Il tributo a Cesare
I capi dei giudei volevano concludere la lotta che durava da
molto tempo, tentarono ancora una volta di screditare Gesù
davanti al popolo in modo tale che perdesse quel favore popolare
che impediva loro di uccidere Gesù. Perciò questa volta i farisei
inviarono a Gesù alcuni loro discepoli, assieme a degli erodiani,
per proporgli in pubblico, in modo che la folla ascoltasse, una
particolare questione. La presenza degli erodiani faceva pensare
che si trattasse di una questione politica, di un argomento che
Gesù aveva sempre evitato. Gli inviati si avvicinarono pieni di
rispetto, come se non avessero nulla in comune con i precedenti
interlocutori e dissero a Gesù: "Maestro, sappiamo che sei veritiero
e insegni la via di Dio secondo verità e non hai soggezione di
nessuno perché non guardi in faccia ad alcuno. Dieci dunque il
tuo parere: È lecito o no pagare il tributo a Cesare?". Il tranello è
palese. Rispondendo no, Gesù avrebbe suscitato la reazione del-
l'autorità romana, tollerante su tutto ma non su questo. La
ribellione di Giuda il galileo avvenuta trenta anni prima era stata
provocata dal censimento romano connesso al pagamento del
tributo. Se Gesù avesse risposto che era lecito, si sarebbe attirato
l'odio del popolo, perché colui che si presentava come Messia
non avrebbe mai potuto dichiarare lecito riconoscere un’autorità
politica straniera e pagarle un tributo. Disse Gesù: "Ipocriti,
perché mi tentate? Mostratemi la moneta del tributo". Ed essi gli
presentarono un denaro. Egli domandò loro: "Di chi è questa im-
magine e l'iscrizione?". Gli risposero: "Di Cesare". Allora disse
loro: "Rendete dunque a Cesare quello che è di Cesare e a Dio
quello che è di Dio" . A queste parole rimasero sorpresi e, lasciato lo,
se ne andarono" (Matteo 22,18-22).
Fu mostrato a Gesù un denaro romano d'argento che serviva
da moneta corrente per il pagamento delle imposte ed era stato
coniato fuori dalla Palestina perché era di metallo prezioso e
recava impressa una effigie umana, mentre le monete coniate in
territorio giudaico erano solo di bronzo e non avevano alcuna
effigie umana secondo la legge giudaica.
La conclusione di Gesù era di una logica rigorosa. Per il fatto
che essi accettavano quella moneta e se ne servivano correntemente,
mostravano di accettare la sovranità di chi l'aveva battuta. E così
la questione politica era risolta senza che Gesù fosse entrato nel
campo politico, ma solo in virtù della risposta che la moneta era
di Cesare. La risposta di Gesù non è evasiva. Egli afferma la
giusta dipendenza da Dio e quindi la libertà di fronte allo stato.

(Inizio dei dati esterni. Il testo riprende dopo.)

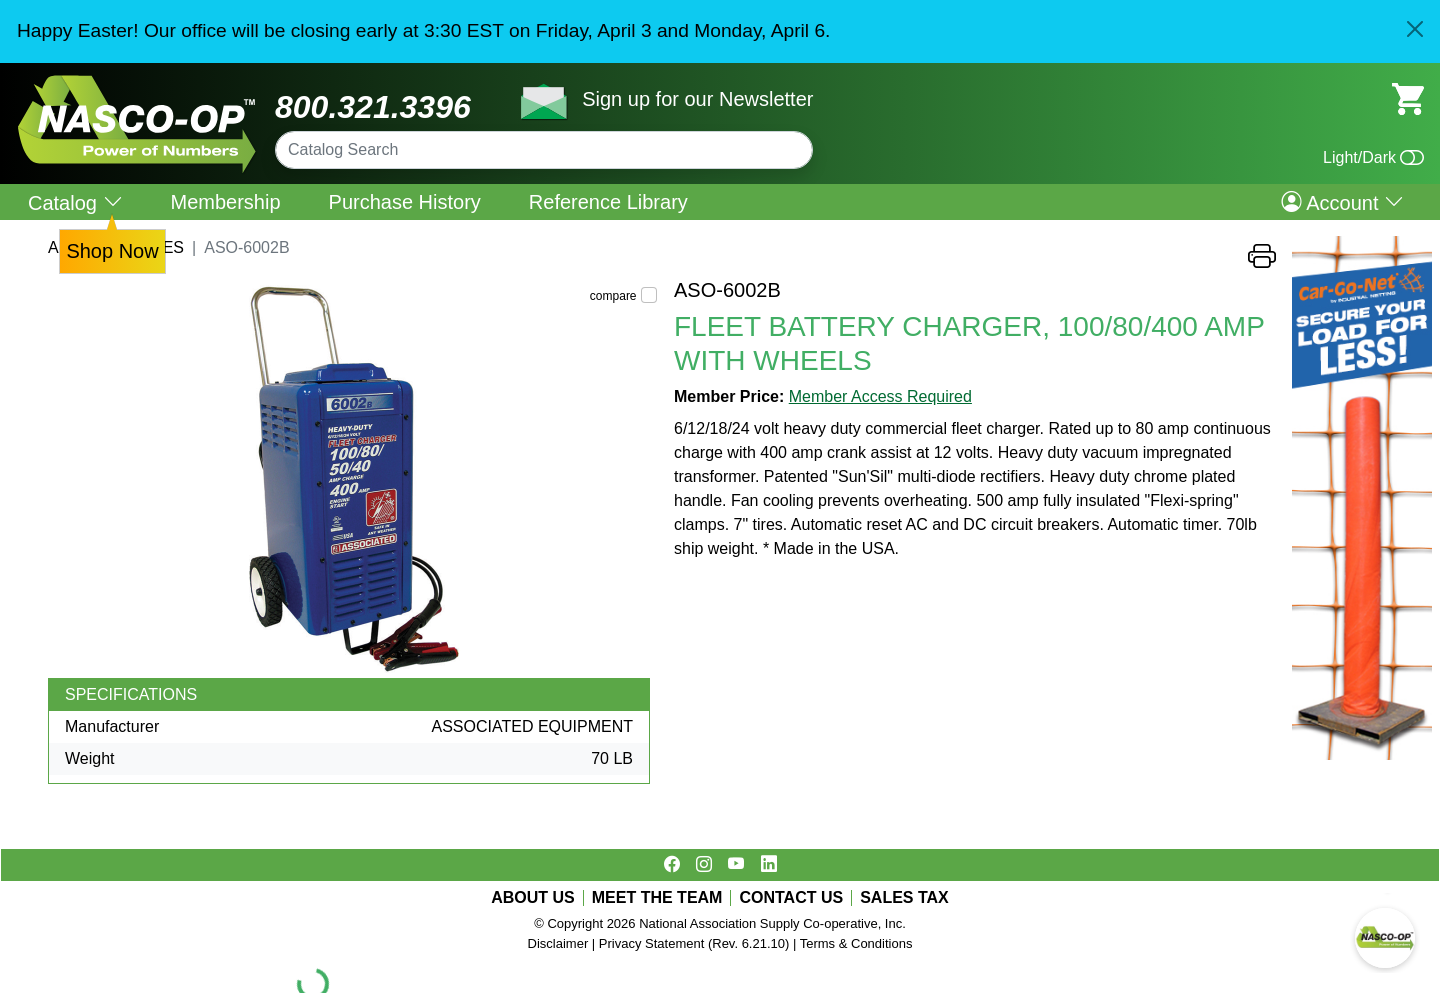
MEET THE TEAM (657, 898)
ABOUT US (533, 898)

Gesù non mette Dio e Cesare sullo stesso piano e tanto meno
considera le due realtà come indipendenti. Egli afferma il primato
di Dio e quindi la libertà della coscienza. Ma il primato di Dio e
la libertà della coscienza non privano lo stato dei suoi diritti. In
un contesto religioso in cui l'affermazione del primato di Dio
rischia di privare la società della sua autonomia, occorre ricordare
il date a Cesare quel che è di Cesare. Invece, in una società in cui
lo stato è una realtà idolatrica, allora il date a Dio quel che è di
Dio, afferma la libertà di coscienza e il rifiuto di ogni idolatria.